What are your endometriosis symptoms like?  

Like being stabbed over and over in your abdomen….crouching and grabbing your stomach, abdomen in hopes to squeezing the pain out.

What was your journey to diagnosis like? 

A short glimpse about myself : My journey with Endometriosis began at 15 when my periods were so unbearable and monthly of staying home suffering with severe cramping and heavy periods. I was diagnosed finally after an emergency operation at the age of 18. They found a 6 cm cyst and they removed my appendix at the same time. From that day on I had a total of about 10 surgeries to this day with my 2 biggest 2010- Total Hysterectomy and the doctor decided to keep my ovaries because I was only 33 at the time.

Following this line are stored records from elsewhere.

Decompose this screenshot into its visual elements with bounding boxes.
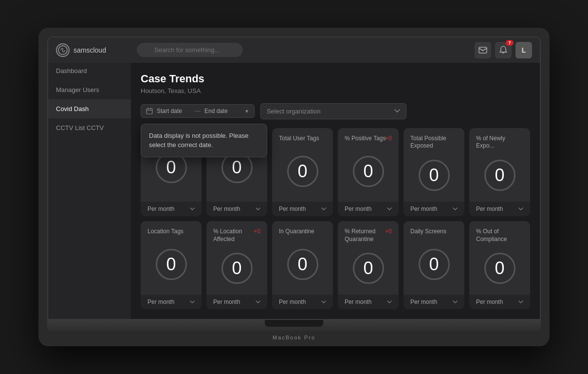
metric-footer[interactable]: Per month bbox=[272, 202, 333, 216]
dropdown-icon bbox=[256, 207, 260, 211]
dropdown-icon bbox=[453, 207, 458, 211]
metric-value: 0 bbox=[353, 253, 384, 284]
metric-footer[interactable]: Per month bbox=[141, 202, 202, 216]
sidebar-item-manage-users[interactable]: Manager Users bbox=[48, 80, 131, 99]
metric-value: 0 bbox=[156, 249, 187, 280]
svg-rect-3 bbox=[479, 47, 487, 53]
metric-card-total-user-tags: Total User Tags 0 Per month bbox=[272, 128, 333, 216]
notification-button[interactable]: 7 bbox=[495, 42, 512, 58]
filters-row: Start date — End date ▼ Select organizat… bbox=[141, 103, 530, 119]
metric-value: 0 bbox=[484, 253, 515, 284]
start-date-input[interactable]: Start date bbox=[157, 108, 191, 114]
metric-card-location-tags: Location Tags 0 Per month bbox=[141, 221, 202, 309]
metric-title: Total User Tags bbox=[279, 135, 326, 143]
metric-footer-text: Per month bbox=[345, 206, 371, 212]
date-range-picker[interactable]: Start date — End date ▼ bbox=[141, 104, 255, 118]
app-layout: Administrator Dashboard Manager Users Co… bbox=[48, 37, 540, 319]
macbook-frame: samscloud bbox=[38, 28, 550, 346]
page-title: Case Trends bbox=[141, 73, 530, 85]
metric-footer-text: Per month bbox=[279, 206, 306, 212]
metric-footer-text: Per month bbox=[410, 299, 437, 305]
user-avatar[interactable]: L bbox=[515, 42, 532, 58]
metric-footer[interactable]: Per month bbox=[404, 202, 464, 216]
metric-delta: +0 bbox=[385, 135, 392, 142]
notification-badge: 7 bbox=[506, 40, 514, 46]
metric-card-positive-tags: % Positive Tags +0 0 Per month bbox=[338, 128, 399, 216]
svg-rect-4 bbox=[147, 109, 152, 114]
metric-footer[interactable]: Per month bbox=[404, 295, 464, 309]
error-popup-text: Data display is not possible. Please sel… bbox=[149, 132, 249, 149]
metric-footer-text: Per month bbox=[476, 299, 503, 305]
error-popup: Data display is not possible. Please sel… bbox=[141, 124, 267, 157]
metric-value: 0 bbox=[419, 249, 450, 280]
mail-button[interactable] bbox=[475, 42, 491, 58]
metric-footer[interactable]: Per month bbox=[206, 202, 267, 216]
metric-title: % of Newly Expo... bbox=[476, 135, 523, 150]
macbook-label-area: MacBook Pro bbox=[47, 331, 541, 346]
metric-footer[interactable]: Per month bbox=[469, 295, 530, 309]
metric-footer[interactable]: Per month bbox=[338, 295, 399, 309]
main-content: Case Trends Houtson, Texas, USA Start da… bbox=[131, 63, 540, 319]
metric-title: Location Tags bbox=[147, 228, 195, 236]
metric-footer[interactable]: Per month bbox=[206, 295, 267, 309]
metric-card-daily-screens: Daily Screens 0 Per month bbox=[404, 221, 464, 309]
metric-footer-text: Per month bbox=[345, 299, 371, 305]
app-name: samscloud bbox=[74, 46, 106, 54]
app-header: samscloud bbox=[48, 37, 540, 63]
logo-icon bbox=[56, 43, 70, 57]
metrics-row-2: Location Tags 0 Per month % Location bbox=[141, 221, 530, 309]
metric-value: 0 bbox=[353, 156, 384, 187]
end-date-input[interactable]: End date bbox=[204, 108, 239, 114]
dropdown-icon bbox=[453, 300, 458, 304]
calendar-icon bbox=[146, 108, 153, 114]
macbook-notch bbox=[265, 320, 323, 327]
sidebar-item-cctv-list[interactable]: CCTV List CCTV bbox=[48, 118, 131, 137]
notification-icon bbox=[499, 46, 507, 55]
mail-icon bbox=[478, 47, 487, 54]
metric-footer-text: Per month bbox=[410, 206, 437, 212]
search-wrapper bbox=[137, 43, 322, 57]
header-actions: 7 L bbox=[475, 42, 532, 58]
metric-card-location-affected: % Location Affected +0 0 Per month bbox=[206, 221, 267, 309]
dropdown-icon bbox=[387, 207, 392, 211]
search-input[interactable] bbox=[137, 43, 243, 57]
metric-footer-text: Per month bbox=[213, 299, 240, 305]
org-select[interactable]: Select organization bbox=[260, 103, 406, 119]
metric-title: In Quarantine bbox=[279, 228, 326, 236]
date-separator: — bbox=[195, 108, 201, 114]
metric-footer[interactable]: Per month bbox=[338, 202, 399, 216]
dropdown-icon bbox=[256, 300, 260, 304]
metric-footer-text: Per month bbox=[476, 206, 503, 212]
page-subtitle: Houtson, Texas, USA bbox=[141, 87, 530, 94]
date-chevron-icon: ▼ bbox=[244, 109, 249, 114]
sidebar-item-covid-dash[interactable]: Covid Dash bbox=[48, 99, 131, 118]
org-select-label: Select organization bbox=[267, 108, 321, 115]
metric-value: 0 bbox=[484, 160, 515, 191]
dropdown-icon bbox=[321, 207, 326, 211]
screen: samscloud bbox=[48, 37, 540, 319]
metric-footer[interactable]: Per month bbox=[141, 295, 202, 309]
sidebar: Administrator Dashboard Manager Users Co… bbox=[48, 37, 131, 319]
dropdown-icon bbox=[518, 207, 523, 211]
dropdown-icon bbox=[518, 300, 523, 304]
metric-footer[interactable]: Per month bbox=[272, 295, 333, 309]
dropdown-icon bbox=[190, 300, 195, 304]
metric-footer-text: Per month bbox=[279, 299, 306, 305]
metric-title: Total Possible Exposed bbox=[410, 135, 458, 150]
screen-bezel: samscloud bbox=[47, 37, 541, 320]
metric-title: Daily Screens bbox=[410, 228, 458, 236]
metric-footer-text: Per month bbox=[213, 206, 240, 212]
metric-title: % Out of Compliance bbox=[476, 228, 523, 243]
metric-value: 0 bbox=[221, 253, 253, 284]
metric-card-in-quarantine: In Quarantine 0 Per month bbox=[272, 221, 333, 309]
org-chevron-icon bbox=[394, 109, 400, 113]
dropdown-icon bbox=[387, 300, 392, 304]
metric-card-newly-exposed: % of Newly Expo... 0 Per month bbox=[469, 128, 530, 216]
metric-card-returned-quarantine: % Returned Quarantine +0 0 Per month bbox=[338, 221, 399, 309]
sidebar-item-dashboard[interactable]: Dashboard bbox=[48, 61, 131, 80]
metric-value: 0 bbox=[287, 249, 318, 280]
metric-footer-text: Per month bbox=[147, 206, 174, 212]
macbook-base bbox=[47, 320, 541, 331]
dropdown-icon bbox=[190, 207, 195, 211]
metric-footer[interactable]: Per month bbox=[469, 202, 530, 216]
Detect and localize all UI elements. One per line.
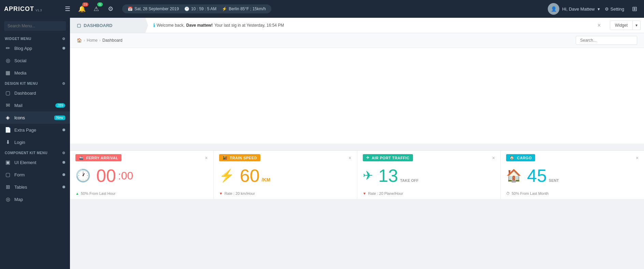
weather-display: ⚡ Berlin 85°F ; 15km/h (222, 6, 266, 11)
widget-footer: ▼ Rate : 20 km/Hour (214, 190, 357, 199)
widget-footer-icon: ⏱ (506, 191, 510, 196)
page-title-area: ▢ DASHBOARD (70, 18, 145, 33)
login-icon: ⬇ (5, 139, 11, 145)
breadcrumb-current: Dashboard (102, 38, 123, 43)
sidebar-item-blog-app[interactable]: ✏ Blog App (0, 42, 70, 54)
sidebar-item-mail[interactable]: ✉ Mail 289 (0, 99, 70, 111)
user-greeting: Hi, Dave Mattew (562, 6, 595, 12)
component-kit-settings-icon[interactable]: ⚙ (62, 151, 66, 155)
widget-button[interactable]: Widget (610, 21, 633, 30)
widget-body: 🕐 00 :00 (70, 163, 213, 190)
widget-card-train-speed: 🚂 TRAIN SPEED × ⚡ 60 /KM ▼ Rate : 20 km/… (214, 151, 357, 199)
topnav-settings-icon[interactable]: ⚙ (105, 3, 116, 14)
sidebar-item-login[interactable]: ⬇ Login (0, 136, 70, 148)
widget-footer-icon: ▼ (363, 191, 367, 196)
sidebar-item-label: Dashboard (14, 91, 65, 96)
welcome-close-button[interactable]: × (592, 22, 606, 29)
breadcrumb-sep2: › (99, 38, 101, 43)
mail-icon: ✉ (5, 102, 11, 108)
settings-gear-icon: ⚙ (605, 6, 609, 12)
sidebar-item-ui-element[interactable]: ▣ UI Element (0, 156, 70, 169)
widget-footer-text: 50% From Last Month (512, 191, 548, 196)
widget-body: ⚡ 60 /KM (214, 163, 357, 190)
sidebar-item-social[interactable]: ◎ Social (0, 54, 70, 67)
main-content: ▢ DASHBOARD ℹ Welcome back, Dave mattew!… (70, 18, 644, 269)
widget-close-button[interactable]: × (205, 155, 208, 161)
tables-dot-badge (62, 186, 65, 188)
sidebar-item-tables[interactable]: ⊞ Tables (0, 181, 70, 193)
last-signin-text: Your last sig in at Yesterday, 16:54 PM (214, 23, 284, 28)
widget-title-badge: 🚢 FERRY ARRIVAL (75, 154, 121, 161)
widget-header: 🏠 CARGO × (501, 151, 644, 163)
settings-link[interactable]: ⚙ Setting (605, 6, 624, 12)
widget-title-icon: 🚢 (79, 156, 84, 160)
extra-page-dot-badge (62, 129, 65, 131)
hamburger-button[interactable]: ☰ (62, 3, 73, 14)
map-icon: ◎ (5, 196, 11, 202)
nav-right: 👤 Hi, Dave Mattew ▾ ⚙ Setting ⊞ (548, 3, 640, 15)
welcome-text: Welcome back, (157, 23, 185, 28)
design-kit-settings-icon[interactable]: ⚙ (62, 82, 66, 85)
widget-title: AIR PORT TRAFFIC (372, 156, 410, 160)
alerts-badge: 5 (97, 2, 103, 6)
notifications-badge: 23 (82, 2, 88, 6)
sidebar-item-label: Icons (14, 115, 51, 120)
calendar-icon: 📅 (128, 6, 133, 11)
breadcrumb-search-area (576, 36, 637, 45)
sidebar: WIDGET MENU ⚙ ✏ Blog App ◎ Social ▦ Medi… (0, 18, 70, 269)
brand-name: APRICOT (4, 5, 34, 13)
more-options-button[interactable]: ⊞ (629, 3, 640, 14)
sidebar-item-label: Media (14, 70, 65, 76)
datetime-box: 📅 Sat, 28 September 2019 🕐 10 : 59 : 5 A… (122, 4, 271, 13)
widget-footer-icon: ▼ (219, 191, 223, 196)
widget-title-icon: 🏠 (510, 156, 515, 160)
widgets-row: 🚢 FERRY ARRIVAL × 🕐 00 :00 ▲ 50% From La… (70, 150, 644, 199)
form-dot-badge (62, 173, 65, 176)
widget-title-badge: 🏠 CARGO (506, 154, 535, 161)
widget-title: TRAIN SPEED (230, 156, 257, 160)
widget-footer: ⏱ 50% From Last Month (501, 190, 644, 199)
user-menu[interactable]: 👤 Hi, Dave Mattew ▾ (548, 3, 600, 15)
sidebar-item-label: Extra Page (14, 127, 59, 133)
blank-content-area (70, 48, 644, 144)
widget-title-icon: ✈ (366, 156, 370, 160)
notifications-button[interactable]: 🔔 23 (76, 3, 87, 14)
widget-footer-text: Rate : 20 Plane/Hour (368, 191, 403, 196)
page-title: DASHBOARD (84, 23, 113, 28)
widget-title-badge: ✈ AIR PORT TRAFFIC (363, 154, 413, 161)
sidebar-item-media[interactable]: ▦ Media (0, 67, 70, 79)
sidebar-item-icons[interactable]: ◈ Icons New (0, 111, 70, 124)
ui-element-dot-badge (62, 161, 65, 164)
sidebar-item-form[interactable]: ▢ Form (0, 169, 70, 181)
sidebar-search-area (0, 18, 70, 34)
widget-value-area: 13 TAKE OFF (378, 167, 419, 185)
sidebar-item-label: Blog App (14, 46, 59, 51)
breadcrumb-home-link[interactable]: Home (87, 38, 98, 43)
sidebar-item-extra-page[interactable]: 📄 Extra Page (0, 124, 70, 136)
media-icon: ▦ (5, 70, 11, 76)
widget-dropdown-button[interactable]: ▾ (633, 21, 641, 30)
widget-footer-text: Rate : 20 km/Hour (225, 191, 255, 196)
user-chevron-icon: ▾ (598, 6, 600, 12)
widget-card-ferry-arrival: 🚢 FERRY ARRIVAL × 🕐 00 :00 ▲ 50% From La… (70, 151, 214, 199)
sidebar-item-label: Map (14, 197, 65, 202)
date-display: 📅 Sat, 28 September 2019 (128, 6, 179, 11)
sidebar-item-map[interactable]: ◎ Map (0, 193, 70, 205)
sidebar-item-dashboard[interactable]: ▢ Dashboard (0, 87, 70, 99)
widget-close-button[interactable]: × (348, 155, 351, 161)
widget-header: ✈ AIR PORT TRAFFIC × (357, 151, 501, 163)
widget-menu-settings-icon[interactable]: ⚙ (62, 37, 66, 41)
widget-close-button[interactable]: × (492, 155, 495, 161)
breadcrumb-search-input[interactable] (576, 36, 637, 45)
weather-icon: ⚡ (222, 6, 227, 11)
widget-header: 🚢 FERRY ARRIVAL × (70, 151, 213, 163)
search-input[interactable] (4, 21, 66, 31)
widget-title: FERRY ARRIVAL (86, 156, 118, 160)
blog-icon: ✏ (5, 45, 11, 51)
widget-main-icon: ✈ (363, 169, 373, 183)
alerts-button[interactable]: ⚠ 5 (91, 3, 102, 14)
widget-body: ✈ 13 TAKE OFF (357, 163, 501, 190)
breadcrumb-bar: 🏠 › Home › Dashboard (70, 33, 644, 48)
widget-close-button[interactable]: × (636, 155, 639, 161)
widget-card-air-port-traffic: ✈ AIR PORT TRAFFIC × ✈ 13 TAKE OFF ▼ Rat… (357, 151, 501, 199)
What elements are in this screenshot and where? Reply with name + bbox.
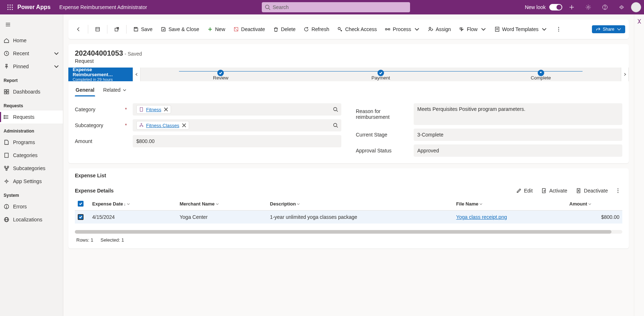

I was lucky to have gotten pregnant with IVF and blessed with twin girls in 2007. Very complicated pregnancy with a placenta previa and was hospitalized at 24 weeks gave birth at 30 wks. Dec 2017- Was my last surgery and hoped to put an end to my Endo by removing my ovaries and fallopian tubes. After this surgery I still felt a lot of pain and now back pains and intestinal problems plus put on meds not to get bladder infections, all back again. My doctor decided that going and operate in my cul-de-sac and near my Douglas pouch was to dangerous and out of her expertise, so the best solution is for me to start taking Dépôt Lupron. I’ve been taking Depot Lupron for over a year but pain still persisting and by the end of 2020 to the beginning of 2021 I was put on Orilissa and still not working so now they are thinking of operating again.